Segment Open

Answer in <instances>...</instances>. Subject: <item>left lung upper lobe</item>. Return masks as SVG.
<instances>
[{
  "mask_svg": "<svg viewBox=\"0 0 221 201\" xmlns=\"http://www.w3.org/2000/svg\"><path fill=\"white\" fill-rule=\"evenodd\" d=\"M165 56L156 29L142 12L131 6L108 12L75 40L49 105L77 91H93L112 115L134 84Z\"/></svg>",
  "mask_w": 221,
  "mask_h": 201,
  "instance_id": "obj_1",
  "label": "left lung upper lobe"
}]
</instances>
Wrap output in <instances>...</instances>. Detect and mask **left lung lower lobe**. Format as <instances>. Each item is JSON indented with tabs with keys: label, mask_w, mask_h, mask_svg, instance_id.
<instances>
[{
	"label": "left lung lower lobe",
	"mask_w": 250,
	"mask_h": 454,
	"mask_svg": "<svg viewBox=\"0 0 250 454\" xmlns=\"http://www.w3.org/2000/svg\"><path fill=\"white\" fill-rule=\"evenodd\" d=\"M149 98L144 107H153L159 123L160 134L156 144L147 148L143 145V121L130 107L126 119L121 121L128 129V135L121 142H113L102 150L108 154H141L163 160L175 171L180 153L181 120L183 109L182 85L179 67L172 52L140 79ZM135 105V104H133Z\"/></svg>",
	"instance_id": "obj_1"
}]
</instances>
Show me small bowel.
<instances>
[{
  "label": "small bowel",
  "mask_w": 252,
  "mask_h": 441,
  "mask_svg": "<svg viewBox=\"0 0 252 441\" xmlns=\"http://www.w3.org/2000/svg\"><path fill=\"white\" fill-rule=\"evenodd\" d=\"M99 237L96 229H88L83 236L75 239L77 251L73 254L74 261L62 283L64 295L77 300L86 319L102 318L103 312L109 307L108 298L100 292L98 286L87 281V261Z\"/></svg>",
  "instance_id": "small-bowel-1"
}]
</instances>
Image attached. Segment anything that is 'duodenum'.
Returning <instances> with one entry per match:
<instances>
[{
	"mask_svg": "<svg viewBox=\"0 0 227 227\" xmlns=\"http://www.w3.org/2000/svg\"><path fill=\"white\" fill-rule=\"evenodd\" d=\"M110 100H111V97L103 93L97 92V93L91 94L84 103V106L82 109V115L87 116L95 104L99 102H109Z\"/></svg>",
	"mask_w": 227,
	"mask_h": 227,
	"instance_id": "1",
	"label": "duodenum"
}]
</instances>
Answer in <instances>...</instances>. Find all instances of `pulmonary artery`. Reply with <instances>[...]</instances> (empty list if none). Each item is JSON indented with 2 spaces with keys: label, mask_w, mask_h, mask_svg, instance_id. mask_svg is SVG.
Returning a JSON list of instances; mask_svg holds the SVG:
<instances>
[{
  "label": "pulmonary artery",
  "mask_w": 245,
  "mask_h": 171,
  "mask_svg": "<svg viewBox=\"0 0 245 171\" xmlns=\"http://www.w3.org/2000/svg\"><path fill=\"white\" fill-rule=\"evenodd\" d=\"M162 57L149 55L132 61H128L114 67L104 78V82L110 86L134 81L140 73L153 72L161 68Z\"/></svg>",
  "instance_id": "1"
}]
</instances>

Segment Closed

Copy the line containing "Answer in <instances>...</instances>. Find" exactly. Then copy every line after it through the end of the listing, and nothing more.

Answer in <instances>...</instances>. Find all instances of `pulmonary artery`. Reply with <instances>[...]</instances> (empty list if none). Each item is JSON indented with 2 spaces with keys: label, mask_w, mask_h, mask_svg, instance_id. mask_svg is SVG.
Returning a JSON list of instances; mask_svg holds the SVG:
<instances>
[{
  "label": "pulmonary artery",
  "mask_w": 245,
  "mask_h": 171,
  "mask_svg": "<svg viewBox=\"0 0 245 171\" xmlns=\"http://www.w3.org/2000/svg\"><path fill=\"white\" fill-rule=\"evenodd\" d=\"M162 57L149 55L132 61H128L114 67L104 78V82L110 86L134 81L140 73L153 72L161 68Z\"/></svg>",
  "instance_id": "1"
}]
</instances>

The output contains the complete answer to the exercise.